# My little shop



## bronson (Feb 4, 2012)

Hi i throught it was about time i posted some pics of my play area. So after 3 hours of cleaning and finding new homes for some stuff and finding stuff i forgot i had i took some pics. Here they are.

































The last photo is the shop foreman and the boss.


----------



## bronson (Feb 4, 2012)

Here are some photos of stuff i have made.








Here are some extras for the lathe









Here is my cart i use with my lathe


----------



## nsfr1206 (Feb 4, 2012)

Very nice! I enjoy seeing other's shops. How do you keep it so nice and neat?


----------



## lazylathe (Feb 4, 2012)

Nice looking shop!!
How about a work in progress on the beam engine??

I thought i recognized some of the stands you have in your shop so i checked your location!
Another one from Ontario!!! ;D

Andrew


----------



## bronson (Feb 4, 2012)

Well i cleaned the shop just for the pictures it was a mess from builting the tooling plate for my mill and i used a fly cutter those things make the biggest mess. 

Andrew thanks. A work in progress would be boring i have been working on and off on that thing for a year. Everytime i go to built something i needed a tool so i stopped builting engines and i am just builting new tooling. I just finished putting a new motor on the lathe too, so now i can do some threading because i now have reverse. If you are in orangeville any time just drop by.

Bronson


----------



## Herbiev (Feb 5, 2012)

Now thats what I call neat and tidy. It must be a pleasure to work in it. You've made me feel guilty. Gonna start my clean up tomorro :big:


----------



## willburrrr2003 (Feb 5, 2012)

You have a great little shop there  , love to pics of the foreman and boss hehe, they look happy to be helping out!

Regards,

  Will


----------



## bronson (Feb 5, 2012)

Thanks guys i do enjoy my shop a lot when i have the time, now that the kids are a little older it is easier. My kids only come down for clean up they don't like the noise and when they help me clean up i can't find anything.lol Can't wait till they are old enough to enjoy the shop with me. Thanks again guys.

Bronson


----------



## steamer (Feb 5, 2012)

Nice looking SB Bronson!  Hope mine looks that nice when I'm done!

Dave


----------



## bronson (Feb 5, 2012)

Thanks steamer. I have been following your thread with great interest, iam glad you found half nuts for yours but i wanted to see you rebuild them. ;D

Bronson


----------



## lazylathe (Feb 5, 2012)

Thanks Bronson!
Will let you know if i am up in your area anytime!
The same goes for you if you find yourself down this way!

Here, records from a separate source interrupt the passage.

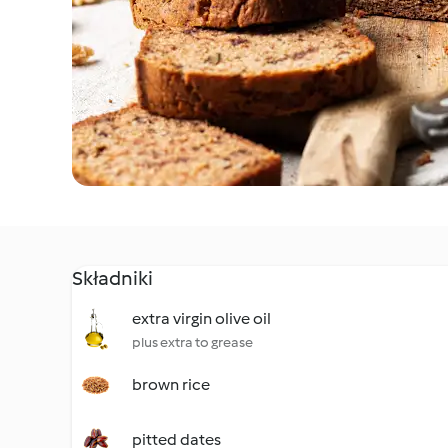
Składniki
extra virgin olive oil
plus extra to grease
brown rice
pitted dates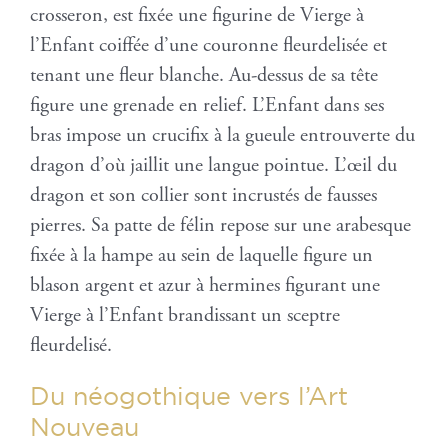
crosseron, est fixée une figurine de Vierge à
l’Enfant coiffée d’une couronne fleurdelisée et
tenant une fleur blanche. Au-dessus de sa tête
figure une grenade en relief. L’Enfant dans ses
bras impose un crucifix à la gueule entrouverte du
dragon d’où jaillit une langue pointue. L’œil du
dragon et son collier sont incrustés de fausses
pierres. Sa patte de félin repose sur une arabesque
fixée à la hampe au sein de laquelle figure un
blason argent et azur à hermines figurant une
Vierge à l’Enfant brandissant un sceptre
fleurdelisé.
Du néogothique vers l’Art
Nouveau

I have to agree, the shop is way to clean!!
Almost like mine today. I am tired of cleaning, moving and reorganising.
Have to get ready for the new mill next weekend! ;D

Andrew


----------



## steamer (Feb 5, 2012)

bronson  said:
			
		

> Thanks steamer. I have been following your thread with great interest, iam glad you found half nuts for yours but i wanted to see you rebuild them. ;D
> 
> Bronson



Alright...Alright.....I'll rebuild the pair I have.....but let me get some things done first!..... ;D


----------



## bronson (Feb 5, 2012)

No pressure tomorrow will be fine. lol :big: :big: :big:


----------



## Davo J (Feb 6, 2012)

Very nice shop and well laid out.

Dave


----------